Sunday, 29th June, 2008

Ms. Singletary has a column on personal finance in the WASHINGTON POST that is reprinted on Sundays in our local OMAHA WORLD HERALD. She is also a featured contributor to NPR Radio and, of course, has her own website.

And she’s driving me crazy!

Matter of fact, I just had an extended discussion at Friday lunch about her and how her last week’s column encouraging us all to hurry and pay off our mortgages was just dead wrong. (Full disclosure: I don’t have a nickel of equity in my house, and likely never will. I’ll take those 6% fully-deductible loans all day long and put them into the stock market, which historically returns 10% or more per annum–23% per annum for me the last 5 1/2 years, even taking into account the loss this last year. Further full disclosure: My parents and both of my siblings have paid off their mortgages early and are very pleased with themselves, despite my futile ranting about it. But they are all drooling mouth-breathers when it comes to finance, so…)

Nevertheless, I usually read Singletary’s column every Sunday morning just to get my adrenaline going–probably for the same reason I always seem to read the “Love is…” panel on the comics page, which never fails to make me want to go out and strangle someone (perhaps the cartoonist who draws it).

Anyway, today she is talking about getting those school loans paid off early, or not even taking them out in the first place! But my position is that school loans are the second best kind of debt (if you must have debt) after mortgages. Take ‘em on, kids! (My own kids will vouch that I have always told them to get as much school debt as they can, meanwhile putting any extra funds they thus have into Roth IRAs). Ms. Singletary would faint at that advice.
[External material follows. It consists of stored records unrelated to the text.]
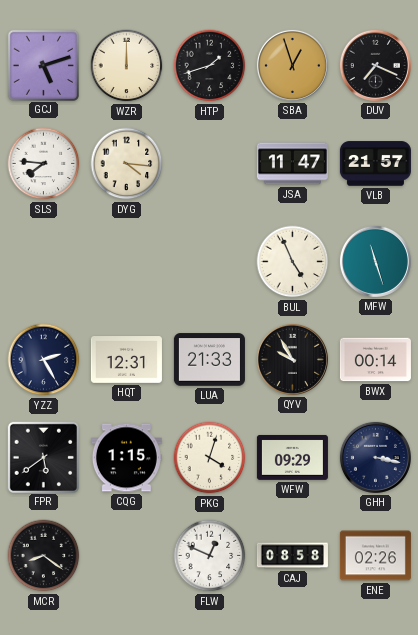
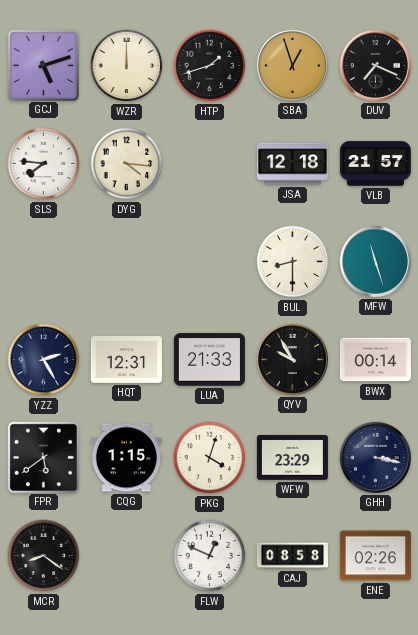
JSA: 11:47 -> 12:18
BUL: 4:56 -> 8:30
WFW: 09:29 -> 23:29
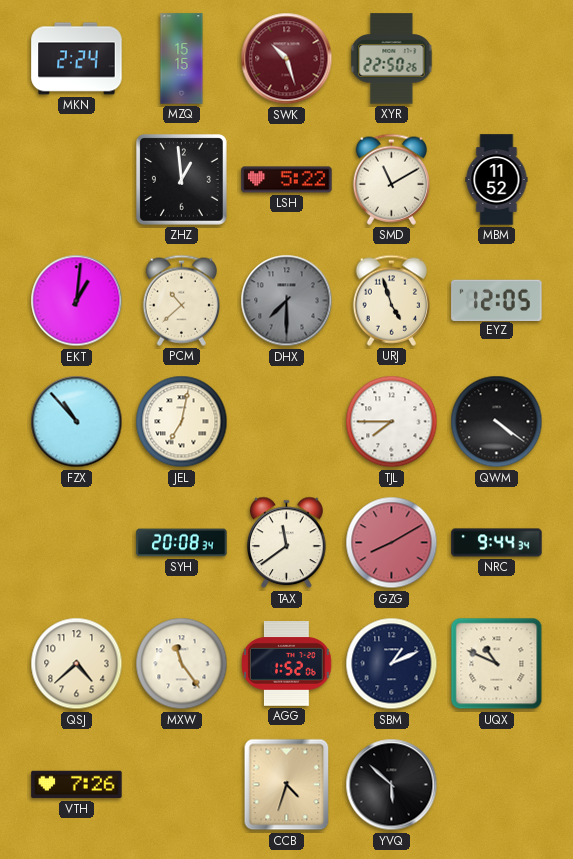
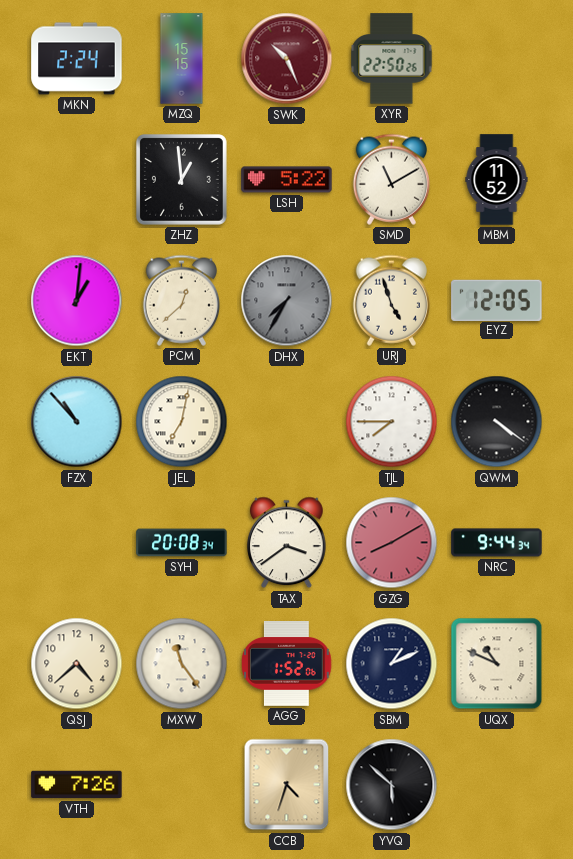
SWK: 10:27 -> 10:26
PCM: 10:38 -> 12:38
DHX: 7:30 -> 7:35
TAX: 11:39 -> 3:39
In this morning’s column, a reader who has $25,000 in savings asks if he should cover the up-coming $75,000 graduate school bill entirely with loans and hold on to the savings. (Yes! Yes! I want to scream). Her advice: “I recommend you work awhile and save up the money to go to grad school.” This is idiocy to the point of evil. How long will it take to save up what Singletary thinks is an appropriate amount–especially at pre-grad-school rates of pay? My friend: Go to school, get the loans, and pay them off on easy monthly terms at your higher rate of pay. Wait too long to go to grad school and you just might end up not going. Things come up: marriage, babies, career challenges, health issues…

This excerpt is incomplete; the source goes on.